_Requirement:_ Please write out all the data that follows exactly, without the pictures.

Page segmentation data

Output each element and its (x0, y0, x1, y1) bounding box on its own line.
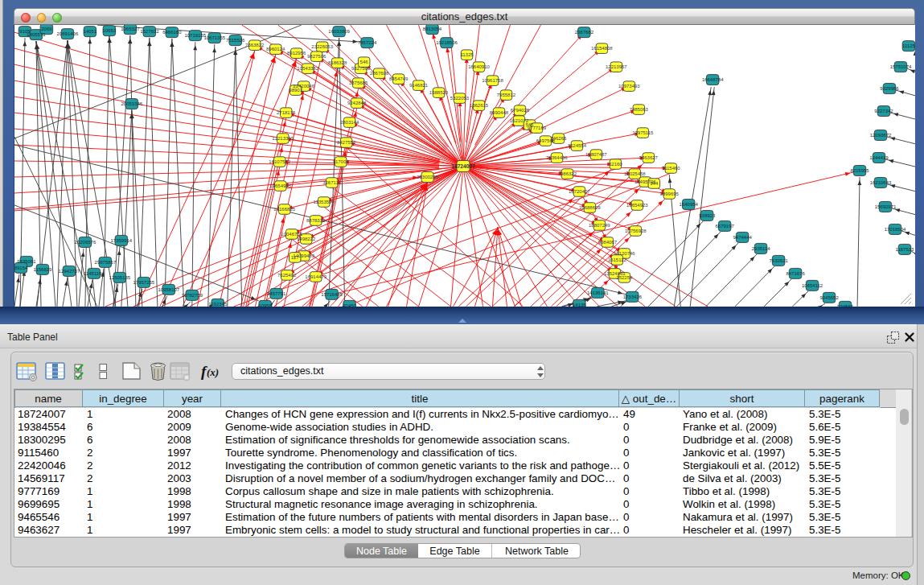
svg-text:8427552: 8427552 (337, 140, 356, 145)
svg-text:1527602: 1527602 (140, 29, 159, 34)
svg-text:8813054: 8813054 (423, 27, 442, 31)
svg-text:924565: 924565 (837, 304, 854, 307)
svg-text:9535061: 9535061 (17, 259, 36, 264)
svg-text:19654923: 19654923 (626, 203, 648, 208)
svg-text:10025458: 10025458 (624, 171, 646, 176)
svg-text:16648784: 16648784 (702, 77, 724, 82)
svg-text:9245652: 9245652 (819, 295, 839, 300)
svg-text:6466160: 6466160 (162, 30, 182, 35)
svg-text:9084067: 9084067 (598, 240, 618, 245)
svg-text:17359914: 17359914 (111, 238, 133, 243)
svg-text:12975115: 12975115 (632, 130, 654, 135)
svg-text:9463627: 9463627 (639, 155, 659, 160)
svg-text:8878332: 8878332 (306, 218, 326, 223)
svg-text:1156829: 1156829 (34, 267, 53, 272)
svg-text:1733426: 1733426 (623, 295, 643, 299)
svg-text:2069: 2069 (41, 27, 52, 31)
svg-text:11353594: 11353594 (314, 200, 335, 204)
svg-text:9146821: 9146821 (409, 83, 429, 88)
svg-text:2935114: 2935114 (752, 246, 771, 251)
svg-text:19218506: 19218506 (436, 40, 458, 45)
svg-text:10756928: 10756928 (625, 229, 647, 233)
svg-text:3624554: 3624554 (568, 143, 587, 148)
svg-text:7515526: 7515526 (226, 38, 245, 43)
svg-text:2718176: 2718176 (277, 110, 296, 115)
svg-text:17957255: 17957255 (133, 280, 155, 285)
svg-text:10671355: 10671355 (203, 35, 225, 40)
svg-text:10958: 10958 (258, 303, 272, 307)
svg-text:7857224: 7857224 (358, 40, 377, 45)
svg-text:16782759: 16782759 (181, 293, 203, 298)
svg-text:16154808: 16154808 (591, 46, 613, 51)
svg-text:7663822: 7663822 (245, 43, 265, 47)
svg-text:917004: 917004 (333, 159, 350, 164)
svg-text:10807487: 10807487 (585, 152, 607, 157)
svg-text:16210643: 16210643 (870, 180, 892, 185)
svg-text:(x): (x) (207, 366, 219, 378)
svg-text:1065327: 1065327 (121, 27, 140, 31)
svg-text:20053346: 20053346 (121, 101, 143, 106)
svg-text:15716485: 15716485 (321, 292, 343, 297)
svg-text:746266: 746266 (550, 136, 567, 141)
svg-text:3375685: 3375685 (349, 80, 368, 85)
svg-text:2087682: 2087682 (575, 30, 594, 35)
svg-text:98901: 98901 (289, 88, 302, 93)
svg-text:12213967: 12213967 (606, 64, 627, 69)
svg-text:127: 127 (291, 255, 300, 260)
svg-text:7632621: 7632621 (769, 258, 788, 263)
svg-text:9457791: 9457791 (267, 291, 286, 296)
svg-text:12942737: 12942737 (59, 269, 80, 274)
svg-text:9827506: 9827506 (307, 54, 326, 59)
svg-text:8454749: 8454749 (389, 76, 409, 81)
svg-text:9329966: 9329966 (880, 86, 899, 91)
svg-text:25300295: 25300295 (417, 175, 438, 179)
svg-text:18807249: 18807249 (589, 223, 610, 228)
svg-text:14136: 14136 (573, 303, 586, 307)
svg-text:11451194: 11451194 (84, 271, 105, 276)
svg-text:1640954: 1640954 (680, 202, 699, 207)
svg-text:12505135: 12505135 (109, 275, 131, 280)
svg-text:17016504: 17016504 (885, 227, 906, 232)
svg-text:9777169: 9777169 (528, 126, 547, 130)
svg-text:1405571: 1405571 (27, 32, 46, 37)
svg-text:62160: 62160 (609, 162, 622, 167)
svg-text:39154: 39154 (14, 266, 28, 270)
svg-text:16107552: 16107552 (269, 159, 290, 164)
svg-text:6679197: 6679197 (716, 224, 735, 229)
svg-text:19654925: 19654925 (269, 183, 291, 188)
svg-text:20364436: 20364436 (546, 155, 568, 160)
svg-text:1588520: 1588520 (429, 90, 449, 95)
svg-text:15720407: 15720407 (569, 189, 590, 194)
svg-text:1167533: 1167533 (896, 247, 915, 252)
svg-text:1192345: 1192345 (208, 302, 228, 307)
svg-text:11125: 11125 (902, 43, 915, 48)
svg-text:16914479: 16914479 (305, 274, 326, 279)
svg-text:23226053: 23226053 (311, 44, 333, 49)
svg-text:944: 944 (650, 181, 659, 186)
svg-text:8912956: 8912956 (287, 51, 306, 56)
svg-text:10961758: 10961758 (482, 78, 503, 83)
svg-text:18724007: 18724007 (451, 163, 475, 169)
svg-text:9227342: 9227342 (874, 109, 893, 113)
svg-text:9242848: 9242848 (347, 101, 367, 105)
svg-text:3267110: 3267110 (322, 180, 342, 185)
svg-text:10654112: 10654112 (802, 283, 823, 288)
svg-text:12213369: 12213369 (272, 136, 294, 141)
svg-text:7485063: 7485063 (630, 107, 649, 112)
svg-text:10958107: 10958107 (158, 287, 180, 292)
svg-text:8960124: 8960124 (266, 47, 285, 51)
svg-text:9115460: 9115460 (662, 166, 681, 171)
svg-text:16640910: 16640910 (468, 64, 490, 69)
svg-text:16033809: 16033809 (328, 29, 350, 34)
svg-text:9474444: 9474444 (733, 235, 753, 240)
svg-text:14051: 14051 (84, 29, 97, 34)
svg-text:7625402: 7625402 (277, 273, 297, 278)
svg-text:7955812: 7955812 (497, 93, 516, 97)
svg-text:1498222: 1498222 (297, 237, 316, 241)
svg-text:7986322: 7986322 (558, 171, 577, 176)
svg-text:11325: 11325 (460, 52, 474, 57)
svg-text:2803144: 2803144 (340, 120, 359, 125)
svg-text:252254: 252254 (616, 275, 633, 280)
svg-text:16120746: 16120746 (614, 251, 635, 256)
svg-text:8990448: 8990448 (490, 110, 509, 115)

_Result of the exercise:_
Output each element and its (x0, y0, x1, y1) bounding box on its own line.
svg-text:8427552: 8427552 (337, 140, 356, 145)
svg-text:1527602: 1527602 (140, 29, 159, 34)
svg-text:8813054: 8813054 (423, 27, 442, 31)
svg-text:924565: 924565 (837, 304, 854, 307)
svg-text:9535061: 9535061 (17, 259, 36, 264)
svg-text:19654923: 19654923 (626, 203, 648, 208)
svg-text:10025458: 10025458 (624, 171, 646, 176)
svg-text:16648784: 16648784 (702, 77, 724, 82)
svg-text:9245652: 9245652 (819, 295, 839, 300)
svg-text:6466160: 6466160 (162, 30, 182, 35)
svg-text:9084067: 9084067 (598, 240, 618, 245)
svg-text:17359914: 17359914 (111, 238, 133, 243)
svg-text:12975115: 12975115 (632, 130, 654, 135)
svg-text:9463627: 9463627 (639, 155, 659, 160)
svg-text:8878332: 8878332 (306, 218, 326, 223)
svg-text:1156829: 1156829 (34, 267, 53, 272)
svg-text:1733426: 1733426 (623, 295, 643, 299)
svg-text:2069: 2069 (41, 27, 52, 31)
svg-text:11353594: 11353594 (314, 200, 335, 204)
svg-text:9146821: 9146821 (409, 83, 429, 88)
svg-text:2935114: 2935114 (752, 246, 771, 251)
svg-text:19218506: 19218506 (436, 40, 458, 45)
svg-text:10756928: 10756928 (625, 229, 647, 233)
svg-text:3624554: 3624554 (568, 143, 587, 148)
svg-text:7515526: 7515526 (226, 38, 245, 43)
svg-text:2718176: 2718176 (277, 110, 296, 115)
svg-text:17957255: 17957255 (133, 280, 155, 285)
svg-text:10671355: 10671355 (203, 35, 225, 40)
svg-text:10958: 10958 (258, 303, 272, 307)
svg-text:7857224: 7857224 (358, 40, 377, 45)
svg-text:16782759: 16782759 (181, 293, 203, 298)
svg-text:16154808: 16154808 (591, 46, 613, 51)
svg-text:7663822: 7663822 (245, 43, 265, 47)
svg-text:917004: 917004 (333, 159, 350, 164)
svg-text:10807487: 10807487 (585, 152, 607, 157)
svg-text:16210643: 16210643 (870, 180, 892, 185)
svg-text:(x): (x) (207, 366, 219, 378)
svg-text:1065327: 1065327 (121, 27, 140, 31)
svg-text:20053346: 20053346 (121, 101, 143, 106)
svg-text:15716485: 15716485 (321, 292, 343, 297)
svg-text:746266: 746266 (550, 136, 567, 141)
svg-text:3375685: 3375685 (349, 80, 368, 85)
svg-text:2087682: 2087682 (575, 30, 594, 35)
svg-text:98901: 98901 (289, 88, 302, 93)
svg-text:12213967: 12213967 (606, 64, 627, 69)
svg-text:127: 127 (291, 255, 300, 260)
svg-text:7632621: 7632621 (769, 258, 788, 263)
svg-text:9457791: 9457791 (267, 291, 286, 296)
svg-text:12942737: 12942737 (59, 269, 80, 274)
svg-text:9827506: 9827506 (307, 54, 326, 59)
svg-text:8454749: 8454749 (389, 76, 409, 81)
svg-text:9329966: 9329966 (880, 86, 899, 91)
svg-text:25300295: 25300295 (417, 175, 438, 179)
svg-text:18807249: 18807249 (589, 223, 610, 228)
svg-text:14136: 14136 (573, 303, 586, 307)
svg-text:11451194: 11451194 (84, 271, 105, 276)
svg-text:1640954: 1640954 (680, 202, 699, 207)
svg-text:12505135: 12505135 (109, 275, 131, 280)
svg-text:17016504: 17016504 (885, 227, 906, 232)
svg-text:9777169: 9777169 (528, 126, 547, 130)
svg-text:1405571: 1405571 (27, 32, 46, 37)
svg-text:62160: 62160 (609, 162, 622, 167)
svg-text:39154: 39154 (14, 266, 28, 270)
svg-text:16107552: 16107552 (269, 159, 290, 164)
svg-text:6679197: 6679197 (716, 224, 735, 229)
svg-text:19654925: 19654925 (269, 183, 291, 188)
svg-text:20364436: 20364436 (546, 155, 568, 160)
svg-text:1588520: 1588520 (429, 90, 449, 95)
svg-text:15720407: 15720407 (569, 189, 590, 194)
svg-text:1167533: 1167533 (896, 247, 915, 252)
svg-text:1192345: 1192345 (208, 302, 228, 307)
svg-text:11125: 11125 (902, 43, 915, 48)
svg-text:16914479: 16914479 (305, 274, 326, 279)
svg-text:23226053: 23226053 (311, 44, 333, 49)
svg-text:944: 944 (650, 181, 659, 186)
svg-text:8912956: 8912956 (287, 51, 306, 56)
svg-text:10961758: 10961758 (482, 78, 503, 83)
svg-text:18724007: 18724007 (451, 163, 475, 169)
svg-text:9227342: 9227342 (874, 109, 893, 113)
svg-text:9242848: 9242848 (347, 101, 367, 105)
svg-text:3267110: 3267110 (322, 180, 342, 185)
svg-text:10654112: 10654112 (802, 283, 823, 288)
svg-text:12213369: 12213369 (272, 136, 294, 141)
svg-text:7485063: 7485063 (630, 107, 649, 112)
svg-text:10958107: 10958107 (158, 287, 180, 292)
svg-text:8960124: 8960124 (266, 47, 285, 51)
svg-text:9115460: 9115460 (662, 166, 681, 171)
svg-text:16640910: 16640910 (468, 64, 490, 69)
svg-text:16033809: 16033809 (328, 29, 350, 34)
svg-text:9474444: 9474444 (733, 235, 753, 240)
svg-text:14051: 14051 (84, 29, 97, 34)
svg-text:7625402: 7625402 (277, 273, 297, 278)
svg-text:7955812: 7955812 (497, 93, 516, 97)
svg-text:1498222: 1498222 (297, 237, 316, 241)
svg-text:7986322: 7986322 (558, 171, 577, 176)
svg-text:11325: 11325 (460, 52, 474, 57)
svg-text:2803144: 2803144 (340, 120, 359, 125)
svg-text:252254: 252254 (616, 275, 633, 280)
svg-text:16120746: 16120746 (614, 251, 635, 256)
svg-text:8990448: 8990448 (490, 110, 509, 115)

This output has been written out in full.